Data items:

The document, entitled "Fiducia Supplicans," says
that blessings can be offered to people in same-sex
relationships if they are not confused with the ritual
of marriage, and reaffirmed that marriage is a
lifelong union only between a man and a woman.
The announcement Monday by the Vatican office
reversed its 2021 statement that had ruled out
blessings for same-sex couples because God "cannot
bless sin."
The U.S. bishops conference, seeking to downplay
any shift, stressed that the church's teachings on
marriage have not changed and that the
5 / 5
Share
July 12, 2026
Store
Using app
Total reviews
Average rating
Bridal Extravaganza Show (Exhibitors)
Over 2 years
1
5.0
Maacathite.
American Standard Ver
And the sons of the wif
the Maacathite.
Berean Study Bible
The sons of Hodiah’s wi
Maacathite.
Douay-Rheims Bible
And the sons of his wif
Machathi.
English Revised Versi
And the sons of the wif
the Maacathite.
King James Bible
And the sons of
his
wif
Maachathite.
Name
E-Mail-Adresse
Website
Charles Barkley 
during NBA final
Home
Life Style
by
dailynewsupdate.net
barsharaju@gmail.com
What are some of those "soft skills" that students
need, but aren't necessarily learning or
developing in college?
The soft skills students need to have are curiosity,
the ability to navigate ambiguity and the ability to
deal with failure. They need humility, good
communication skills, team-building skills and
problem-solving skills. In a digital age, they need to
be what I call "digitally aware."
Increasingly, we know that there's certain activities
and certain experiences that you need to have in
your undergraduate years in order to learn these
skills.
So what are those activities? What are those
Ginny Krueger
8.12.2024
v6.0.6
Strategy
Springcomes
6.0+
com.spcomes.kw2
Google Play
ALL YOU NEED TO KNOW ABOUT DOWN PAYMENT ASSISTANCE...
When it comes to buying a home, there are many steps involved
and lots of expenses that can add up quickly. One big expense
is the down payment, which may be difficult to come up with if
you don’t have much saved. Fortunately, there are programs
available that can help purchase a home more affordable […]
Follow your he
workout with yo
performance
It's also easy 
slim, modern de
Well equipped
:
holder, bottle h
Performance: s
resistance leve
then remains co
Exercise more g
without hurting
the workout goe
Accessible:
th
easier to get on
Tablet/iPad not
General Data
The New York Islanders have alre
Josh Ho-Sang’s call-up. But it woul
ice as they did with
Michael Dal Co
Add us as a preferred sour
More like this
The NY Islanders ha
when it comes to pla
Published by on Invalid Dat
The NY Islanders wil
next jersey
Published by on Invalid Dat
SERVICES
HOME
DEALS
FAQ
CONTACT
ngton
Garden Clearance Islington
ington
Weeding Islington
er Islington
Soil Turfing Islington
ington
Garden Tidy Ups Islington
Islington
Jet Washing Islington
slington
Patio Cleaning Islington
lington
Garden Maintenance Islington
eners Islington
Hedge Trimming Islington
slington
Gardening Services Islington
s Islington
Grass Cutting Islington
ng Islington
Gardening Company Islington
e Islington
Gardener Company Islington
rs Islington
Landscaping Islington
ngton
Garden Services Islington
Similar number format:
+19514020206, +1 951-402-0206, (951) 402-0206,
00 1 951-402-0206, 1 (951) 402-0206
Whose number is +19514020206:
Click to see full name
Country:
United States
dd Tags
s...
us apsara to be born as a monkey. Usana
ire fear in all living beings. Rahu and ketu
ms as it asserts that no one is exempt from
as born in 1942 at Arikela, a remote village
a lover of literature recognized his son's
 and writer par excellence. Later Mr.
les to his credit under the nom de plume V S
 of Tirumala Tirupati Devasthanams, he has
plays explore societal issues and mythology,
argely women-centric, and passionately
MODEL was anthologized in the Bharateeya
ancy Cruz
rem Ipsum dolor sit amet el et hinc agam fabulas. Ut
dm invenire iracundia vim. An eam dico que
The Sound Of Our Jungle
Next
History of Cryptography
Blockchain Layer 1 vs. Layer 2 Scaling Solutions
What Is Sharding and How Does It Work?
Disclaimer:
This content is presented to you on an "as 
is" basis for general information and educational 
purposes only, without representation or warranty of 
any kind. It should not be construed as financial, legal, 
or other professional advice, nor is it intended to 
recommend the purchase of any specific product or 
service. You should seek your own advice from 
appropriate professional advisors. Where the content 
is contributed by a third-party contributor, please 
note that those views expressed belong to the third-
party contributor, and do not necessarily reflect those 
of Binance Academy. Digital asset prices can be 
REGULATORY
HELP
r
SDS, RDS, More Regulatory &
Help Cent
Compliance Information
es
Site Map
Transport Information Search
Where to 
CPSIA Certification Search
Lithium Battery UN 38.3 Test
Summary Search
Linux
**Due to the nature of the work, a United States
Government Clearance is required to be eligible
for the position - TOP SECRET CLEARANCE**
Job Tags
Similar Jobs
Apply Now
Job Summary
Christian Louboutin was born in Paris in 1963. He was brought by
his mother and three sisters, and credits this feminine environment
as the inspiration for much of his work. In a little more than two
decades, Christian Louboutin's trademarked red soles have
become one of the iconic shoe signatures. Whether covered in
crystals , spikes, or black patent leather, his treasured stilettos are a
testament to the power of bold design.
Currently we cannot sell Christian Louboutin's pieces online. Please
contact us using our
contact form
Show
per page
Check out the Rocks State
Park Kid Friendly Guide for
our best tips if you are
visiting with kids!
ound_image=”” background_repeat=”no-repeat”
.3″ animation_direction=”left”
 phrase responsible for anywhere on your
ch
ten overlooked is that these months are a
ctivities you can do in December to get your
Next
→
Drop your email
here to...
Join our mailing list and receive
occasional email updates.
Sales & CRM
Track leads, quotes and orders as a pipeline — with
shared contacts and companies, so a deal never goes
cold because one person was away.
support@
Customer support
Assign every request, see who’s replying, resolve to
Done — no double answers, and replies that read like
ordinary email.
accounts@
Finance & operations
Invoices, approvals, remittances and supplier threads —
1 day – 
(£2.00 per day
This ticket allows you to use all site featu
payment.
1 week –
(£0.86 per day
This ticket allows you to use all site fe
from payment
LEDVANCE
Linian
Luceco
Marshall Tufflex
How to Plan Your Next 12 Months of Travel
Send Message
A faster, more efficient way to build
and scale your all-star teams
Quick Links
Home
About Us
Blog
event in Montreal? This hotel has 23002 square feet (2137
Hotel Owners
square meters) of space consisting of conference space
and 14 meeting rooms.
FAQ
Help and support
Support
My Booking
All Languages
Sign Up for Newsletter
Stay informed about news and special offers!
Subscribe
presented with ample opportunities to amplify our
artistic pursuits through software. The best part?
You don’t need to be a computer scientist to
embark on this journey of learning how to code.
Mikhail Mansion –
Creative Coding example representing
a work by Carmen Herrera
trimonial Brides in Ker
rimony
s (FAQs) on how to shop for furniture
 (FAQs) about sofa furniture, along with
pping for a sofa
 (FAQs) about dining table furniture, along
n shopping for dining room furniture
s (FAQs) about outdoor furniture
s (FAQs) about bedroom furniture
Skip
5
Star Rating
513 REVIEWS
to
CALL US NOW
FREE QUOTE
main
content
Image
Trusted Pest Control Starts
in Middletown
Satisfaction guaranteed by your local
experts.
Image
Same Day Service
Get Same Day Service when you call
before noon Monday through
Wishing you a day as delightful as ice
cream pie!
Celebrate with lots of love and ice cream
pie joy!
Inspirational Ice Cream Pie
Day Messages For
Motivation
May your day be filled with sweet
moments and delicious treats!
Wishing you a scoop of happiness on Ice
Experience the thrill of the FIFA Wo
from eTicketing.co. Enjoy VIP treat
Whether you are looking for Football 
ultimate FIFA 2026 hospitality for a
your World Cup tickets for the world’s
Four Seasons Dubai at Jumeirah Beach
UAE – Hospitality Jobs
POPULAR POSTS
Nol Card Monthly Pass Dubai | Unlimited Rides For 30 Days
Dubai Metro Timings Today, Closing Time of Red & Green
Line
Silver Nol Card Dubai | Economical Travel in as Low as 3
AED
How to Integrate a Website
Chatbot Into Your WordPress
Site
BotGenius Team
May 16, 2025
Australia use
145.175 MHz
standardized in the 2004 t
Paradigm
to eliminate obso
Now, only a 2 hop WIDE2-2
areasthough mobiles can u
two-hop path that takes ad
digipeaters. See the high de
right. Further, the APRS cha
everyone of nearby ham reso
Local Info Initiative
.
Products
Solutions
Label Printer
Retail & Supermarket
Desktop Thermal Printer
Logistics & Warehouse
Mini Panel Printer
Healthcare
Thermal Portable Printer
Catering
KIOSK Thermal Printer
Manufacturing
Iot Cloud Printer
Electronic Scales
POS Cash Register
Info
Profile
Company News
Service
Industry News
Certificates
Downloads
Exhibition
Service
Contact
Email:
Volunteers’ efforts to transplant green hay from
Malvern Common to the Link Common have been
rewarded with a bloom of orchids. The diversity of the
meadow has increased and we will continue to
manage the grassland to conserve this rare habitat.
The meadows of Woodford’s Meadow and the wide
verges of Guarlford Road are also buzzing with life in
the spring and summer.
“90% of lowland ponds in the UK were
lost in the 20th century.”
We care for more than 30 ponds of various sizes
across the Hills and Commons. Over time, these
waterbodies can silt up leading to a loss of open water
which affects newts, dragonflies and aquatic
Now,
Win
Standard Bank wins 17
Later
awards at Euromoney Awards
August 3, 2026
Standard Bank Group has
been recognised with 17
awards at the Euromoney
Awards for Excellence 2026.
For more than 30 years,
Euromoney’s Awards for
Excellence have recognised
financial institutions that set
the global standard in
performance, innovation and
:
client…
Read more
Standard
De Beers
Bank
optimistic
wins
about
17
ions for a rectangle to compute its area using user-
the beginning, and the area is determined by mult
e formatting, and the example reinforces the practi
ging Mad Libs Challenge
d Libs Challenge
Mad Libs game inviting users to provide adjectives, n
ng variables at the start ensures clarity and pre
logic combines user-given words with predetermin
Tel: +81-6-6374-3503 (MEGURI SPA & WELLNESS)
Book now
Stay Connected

ABOUT THIS TASK: The answer must consist of each line from the data that includes the string "only".

PROBLEM SOLUTION:
lifelong union only between a man and a woman.
purposes only, without representation or warranty of 
Now, only a 2 hop WIDE2-2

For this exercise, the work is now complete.